# 54R Softpoint Shortage



## tr0b3 (Jan 6, 2005)

I am looking for 200 Grain 7.62x54R Soft Points but I am having some difficultly tracking them down. Every local Gun/Ammo retailer around my part of town is sold out; every online retailer is sold out; can't even find a classified ad for them. The brand doesn't really matter although I prefer Wolf. "Cabela's" and other related retailers tell me they are back ordered for up to 6 months for this particular flavor of 54R - does anyone have any idea why? I don't know very many enthusiasts that would use 200gr. SP's in their Mosin or SVTs.

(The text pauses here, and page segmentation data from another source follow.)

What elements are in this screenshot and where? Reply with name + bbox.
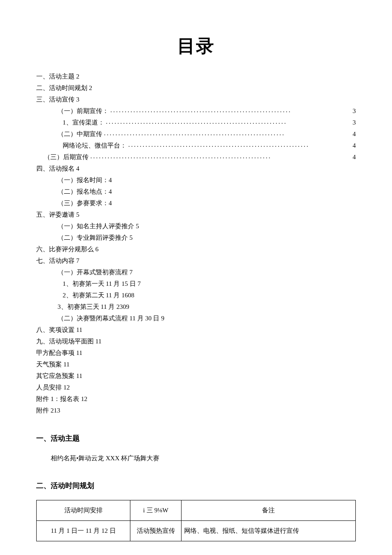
toc-item: 六、比赛评分规那么 6 (36, 244, 356, 255)
toc-item: 一、活动主题 2 (36, 71, 356, 82)
toc-item: （二）专业舞蹈评委推介 5 (36, 232, 356, 244)
toc-item: 人员安排 12 (36, 382, 356, 393)
toc-item: 三、活动宣传 3 (36, 94, 356, 105)
table-cell-time: 11 月 1 日一 11 月 12 日 (37, 521, 130, 541)
toc-item: （三）参赛要求：4 (36, 198, 356, 209)
toc-label: 网络论坛、微信平台： (63, 140, 127, 151)
toc-item: 七、活动内容 7 (36, 255, 356, 267)
toc-item: 1、初赛第一天 11 月 15 日 7 (36, 278, 356, 290)
table-header-time: 活动时间安排 (37, 500, 130, 521)
toc-item: 四、活动报名 4 (36, 163, 356, 174)
toc-page: 4 (353, 151, 356, 163)
toc-page: 4 (353, 128, 356, 140)
schedule-table: 活动时间安排 i 三 9⅛W 备注 11 月 1 日一 11 月 12 日 活动… (36, 500, 356, 541)
toc-item: （二）报名地点：4 (36, 186, 356, 198)
toc-item: 甲方配合事项 11 (36, 347, 356, 359)
table-cell-note: 网络、电视、报纸、短信等媒体进行宣传 (182, 521, 356, 541)
toc-item-dotted: （二）中期宣传 ................................… (36, 128, 356, 140)
toc-item: 天气预案 11 (36, 359, 356, 370)
table-cell-type: 活动预热宣传 (130, 521, 182, 541)
toc-item: 2、初赛第二天 11 月 1608 (36, 290, 356, 301)
toc-item: （一）开幕式暨初赛流程 7 (36, 267, 356, 278)
toc-item-dotted: 1、宣传渠道： ................................… (36, 117, 356, 128)
toc-label: （一）前期宣传： (58, 105, 109, 117)
table-header-type: i 三 9⅛W (130, 500, 182, 521)
toc-item: 九、活动现场平面图 11 (36, 336, 356, 347)
toc-leader: ........................................… (104, 117, 353, 128)
toc-page: 3 (353, 105, 356, 117)
toc-leader: ........................................… (109, 105, 353, 116)
toc-item: （二）决赛暨闭幕式流程 11 月 30 日 9 (36, 313, 356, 324)
toc-item: 其它应急预案 11 (36, 370, 356, 382)
toc-item-dotted: （三）后期宣传 ................................… (36, 151, 356, 163)
section-heading-theme: 一、活动主题 (36, 433, 356, 443)
toc-label: （三）后期宣传 (44, 151, 89, 163)
toc-item-dotted: 网络论坛、微信平台： .............................… (36, 140, 356, 151)
section-heading-schedule: 二、活动时间规划 (36, 481, 356, 491)
toc-leader: ........................................… (89, 151, 353, 162)
toc-page: 3 (353, 117, 356, 128)
page-title: 目录 (36, 34, 356, 58)
toc-item: 附件 1：报名表 12 (36, 393, 356, 405)
table-row: 11 月 1 日一 11 月 12 日 活动预热宣传 网络、电视、报纸、短信等媒… (37, 521, 356, 541)
toc-item: 五、评委邀请 5 (36, 209, 356, 221)
toc-label: 1、宣传渠道： (63, 117, 104, 128)
table-row: 活动时间安排 i 三 9⅛W 备注 (37, 500, 356, 521)
toc-leader: ........................................… (102, 128, 353, 139)
toc-item: 二、活动时间规划 2 (36, 82, 356, 94)
table-header-note: 备注 (182, 500, 356, 521)
toc-item: 八、奖项设置 11 (36, 324, 356, 336)
toc-label: （二）中期宣传 (58, 128, 102, 140)
toc-item-dotted: （一）前期宣传： ...............................… (36, 105, 356, 117)
toc-item: 3、初赛第三天 11 月 2309 (36, 301, 356, 313)
section-body-theme: 相约名苑•舞动云龙 XXX 杯广场舞大赛 (36, 453, 356, 464)
toc-item: （一）报名时间：4 (36, 174, 356, 186)
toc-item: （一）知名主持人评委推介 5 (36, 221, 356, 232)
toc-leader: ........................................… (127, 140, 353, 151)
toc-item: 附件 213 (36, 405, 356, 416)
toc-page: 4 (353, 140, 356, 151)
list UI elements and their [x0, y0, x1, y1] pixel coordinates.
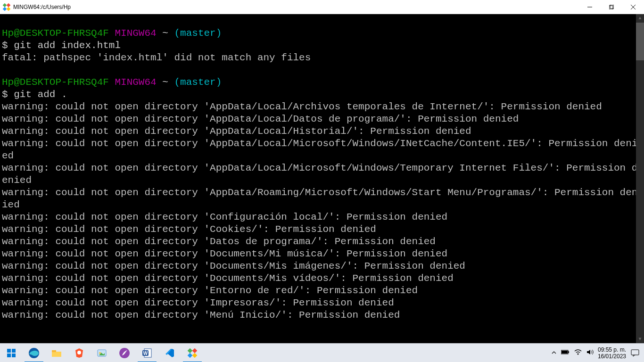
- clock-time: 09:55 p. m.: [598, 346, 626, 353]
- prompt-symbol: $: [2, 89, 8, 100]
- svg-rect-5: [609, 6, 613, 9]
- svg-rect-23: [192, 348, 197, 353]
- svg-point-29: [577, 354, 578, 355]
- scrollbar-up-arrow-icon[interactable]: ▲: [636, 14, 644, 22]
- command-text: git add index.html: [14, 40, 121, 51]
- clock-date: 16/01/2023: [598, 353, 626, 360]
- prompt-shell: MINGW64: [115, 28, 156, 39]
- output-line: warning: could not open directory 'Confi…: [2, 212, 447, 222]
- output-line: warning: could not open directory 'AppDa…: [2, 126, 471, 137]
- taskbar-app-git-bash[interactable]: [181, 344, 204, 362]
- scrollbar-down-arrow-icon[interactable]: ▼: [636, 335, 644, 343]
- windows-taskbar: W 09:55 p. m. 16/01/2023: [0, 343, 644, 362]
- output-line: warning: could not open directory 'Docum…: [2, 273, 454, 284]
- terminal-scrollbar[interactable]: ▲ ▼: [636, 14, 644, 343]
- svg-rect-3: [7, 7, 10, 10]
- svg-rect-10: [12, 349, 16, 353]
- svg-rect-9: [7, 349, 11, 353]
- svg-rect-28: [561, 351, 568, 354]
- window-controls: [579, 0, 644, 14]
- taskbar-app-brave[interactable]: [68, 344, 91, 362]
- output-line: warning: could not open directory 'Datos…: [2, 236, 436, 247]
- prompt-user-host: Hp@DESKTOP-FHRSQ4F: [2, 28, 109, 39]
- prompt-shell: MINGW64: [115, 77, 156, 88]
- window-titlebar: MINGW64:/c/Users/Hp: [0, 0, 644, 14]
- system-tray: 09:55 p. m. 16/01/2023: [552, 346, 644, 360]
- system-clock[interactable]: 09:55 p. m. 16/01/2023: [598, 346, 626, 360]
- minimize-button[interactable]: [579, 0, 601, 14]
- paint-icon: [96, 347, 108, 359]
- output-line: warning: could not open directory 'AppDa…: [2, 114, 519, 124]
- edge-icon: [28, 347, 40, 359]
- maximize-button[interactable]: [601, 0, 622, 14]
- svg-rect-14: [52, 350, 56, 352]
- brave-icon: [73, 347, 85, 359]
- svg-point-15: [77, 351, 81, 354]
- taskbar-app-file-explorer[interactable]: [45, 344, 68, 362]
- close-button[interactable]: [622, 0, 644, 14]
- svg-rect-24: [188, 353, 192, 357]
- svg-rect-1: [7, 3, 10, 7]
- word-icon: W: [141, 347, 153, 359]
- output-line: fatal: pathspec 'index.html' did not mat…: [2, 52, 311, 63]
- taskbar-app-edge[interactable]: [23, 344, 45, 362]
- wifi-icon[interactable]: [574, 349, 582, 356]
- output-line: warning: could not open directory 'Impre…: [2, 297, 394, 308]
- notifications-button[interactable]: [630, 348, 640, 358]
- output-line: warning: could not open directory 'Entor…: [2, 285, 418, 296]
- output-line: warning: could not open directory 'AppDa…: [2, 101, 602, 112]
- svg-rect-12: [12, 354, 16, 357]
- prompt-path: ~: [162, 77, 168, 88]
- svg-rect-27: [568, 351, 569, 353]
- output-line: warning: could not open directory 'AppDa…: [2, 138, 637, 161]
- command-text: git add .: [14, 89, 67, 100]
- svg-rect-0: [3, 3, 7, 7]
- feather-icon: [118, 347, 131, 359]
- taskbar-app-word[interactable]: W: [136, 344, 158, 362]
- terminal-viewport[interactable]: Hp@DESKTOP-FHRSQ4F MINGW64 ~ (master) $ …: [0, 14, 644, 343]
- window-title: MINGW64:/c/Users/Hp: [13, 4, 71, 10]
- output-line: warning: could not open directory 'Cooki…: [2, 224, 376, 235]
- taskbar-pinned-apps: W: [0, 344, 204, 362]
- output-line: warning: could not open directory 'Menú …: [2, 310, 400, 321]
- battery-icon[interactable]: [561, 349, 570, 356]
- tray-icons: [552, 349, 594, 357]
- git-bash-taskbar-icon: [186, 347, 198, 359]
- svg-rect-25: [192, 353, 197, 357]
- output-line: warning: could not open directory 'AppDa…: [2, 187, 637, 210]
- vscode-icon: [164, 347, 176, 359]
- output-line: warning: could not open directory 'Docum…: [2, 261, 465, 272]
- svg-rect-22: [188, 348, 192, 353]
- output-line: warning: could not open directory 'Docum…: [2, 248, 447, 259]
- volume-icon[interactable]: [586, 349, 594, 357]
- svg-rect-30: [631, 350, 639, 355]
- output-line: warning: could not open directory 'AppDa…: [2, 163, 637, 186]
- tray-overflow-icon[interactable]: [552, 350, 556, 356]
- svg-text:W: W: [143, 351, 148, 356]
- titlebar-left: MINGW64:/c/Users/Hp: [0, 3, 71, 11]
- prompt-branch: (master): [174, 28, 222, 39]
- scrollbar-thumb[interactable]: [636, 23, 644, 60]
- git-bash-icon: [3, 3, 10, 11]
- svg-rect-11: [7, 354, 11, 357]
- start-button[interactable]: [0, 344, 23, 362]
- svg-rect-6: [610, 5, 614, 8]
- prompt-path: ~: [162, 28, 168, 39]
- folder-icon: [50, 347, 63, 359]
- prompt-symbol: $: [2, 40, 8, 51]
- prompt-user-host: Hp@DESKTOP-FHRSQ4F: [2, 77, 109, 88]
- svg-rect-2: [3, 7, 7, 10]
- taskbar-app-vscode[interactable]: [158, 344, 181, 362]
- prompt-branch: (master): [174, 77, 222, 88]
- taskbar-app-lightshot[interactable]: [113, 344, 136, 362]
- taskbar-app-paint[interactable]: [91, 344, 113, 362]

My next question has to do with Reloading, as I have never tried this before. Can anyone recommend any good books relating to the topic. Also, how expensive is all of the equipment (I'm sure this question is asked often). This may sound a little stupid, but I'm also curious as to how one goes about obtaining the caseless bullets for odd rounds (like my 200gr 54R inquiry)? Is it possible to fabricate these things yourself? Anyway, sorry for the newbish questions. Thanks in advance.


----------



## tr0b3 (Jan 6, 2005)

I think I may have answered one of my reloading questions but I'm unsure. Since the 54R is .311" yet close enough to .308", is it possible then to fix a casing with any .308 bullet?


----------



## The Norseman (Jan 8, 2005)

I have a suggestion. I think the best thing to do is take a dail indicator or caliper and mike out the bore size. To do this take the calipers using the inside diameter jaws and measure the groove diameter and the lands diameter. Once you have miked them use a bullet that is within, I repeat within not over what the grooves diameter is. Example: if your groove diameter is .311, use .311 or .310. If go over size the round with probably not chamber correctly, pinch the casing tighter around the bullet, thus resulting in high pressures. Even if you do get it chambered the bullet will be tight to the barrel lands, high pressures will result. One thing you can do, it is pretty easy is just see if the bullet fits into the muzzle, too looose no good, just engages the lands maybe too big. Remember when a bullet is fired it expands just a little and seals to the gooves so powder gases bearly pass by the bullet, this is in less than thousands of an inch. Another thing you can do is mike a bullet that you use and that is the diameter you need to use.
Serria bullets has a toll free phone number, call them and ask for advise.
There is another way to measure but it is to complicated.

For reloading equipment and information any of the major brands usually have free how to pamphets. I like Lee and RCBS. Lee dies are very easy to adjust (and stay in adjustment/don't move once set). RCBS you usually need your wrenches to adjust them. krk


----------